Bei den Zuchtunternehmen werden höchste Anforderungen an die Haltungsbedingungen und die Tiergesundheit gestellt. Nur dadurch kann sichergestellt werden, dass gesunde Tiere an die weiteren Produktionsstufen geliefert werden. Bei der Selektion von Großeltern- und Elterntieren mit besonderen Leistungseigenschaften wird aber in diesem System indirekt auf eine geringere Anpassungsfähigkeit der Tiere an unterschiedliche Umweltbedingungen in der Mast gezüchtet (MATHUR 2003). Es wird daher auch für kommerzielle Mäster, die keine sehr guten Haltungsbedingungen bieten können, immer schwieriger, das genetische Potential der Masttiere hinsichtlich ihrer Mastleistungen auszuschöpfen (FERKET 2001). Deshalb haben wahrscheinlich einige Zuchtunternehmen im Geflügelbereich bereits damit begonnen, bewusst bei der Zucht die Anpassungsfähigkeit der Masttiere zu berücksichtigen (FAURE et al. 2003).

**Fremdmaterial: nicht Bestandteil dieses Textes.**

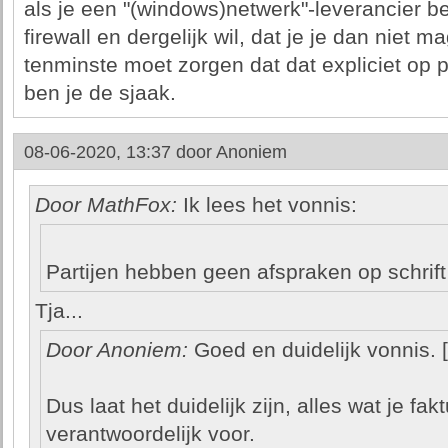
als je een "(windows)netwerk"-leverancier be
firewall en dergelijk wil, dat je je dan niet 
tenminste moet zorgen dat dat expliciet op 
ben je de sjaak.
08-06-2020, 13:37 door
Anoniem
Door MathFox:
Ik lees het vonnis:
Partijen hebben geen afspraken op schrift
Tja...
Door Anoniem:
Goed en duidelijk vonnis. [.
Dus laat het duidelijk zijn, alles wat je fa
verantwoordelijk voor.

Das Züchten auf bestimmte Eigenschaften wird durch die Anwendung von DNA-Markern (marker assisted selection, MAS) weiter verbessert. Dadurch lassen sich Individuen nicht nur wie bisher anhand des Phänotyps, sondern auch aufgrund von genotypischen Merkmale selektieren. Vorteile bietet dies insbesondere bei Eigenschaften, die schwer am Phänotyp zu bewerten sind wie Verhalten und Wohlbefinden oder die eine geringe Heritabilität aufweisen wie Fitness und Reproduktionsleistung (BULFIELD 2004).

Quantitative trait loci (QTL; Gene oder chromosomale Regionen, die quantitative phänotypische Merkmale beeinflussen) und Gene, die für Krankheitsresistenzen verantwortlich sind, können mit DNA-Markern und statistischen Analysen identifiziert werden. Nach der Identifikation können unerwünschte Allele mittels MAS aus der Zucht ausgeschlossen werden (PINARD-VAN DER LAAN et al. 2003). Zur Zeit werden diese molekularbiologischen Techniken genutzt, um die Entwicklung und den Aufbau der Muskulatur und die Wirkungsweise des Immunsystems sowie die Entstehung der spontanen Kardiomyopathie bei der Pute zu studieren (REED 2005).

Die Zuchtunternehmen sehen weiterhin züchterische Steigerungsmöglichkeiten bei den biologischen Leistungen der Mastputen. Neben der Leistungssteigerung ist eine Verbesserung der Tiergesundheit das Zuchtziel für die Zuchtunternehmen (CLAUSEN 2000; FRANCIS 2000; LIBERTINI 2000).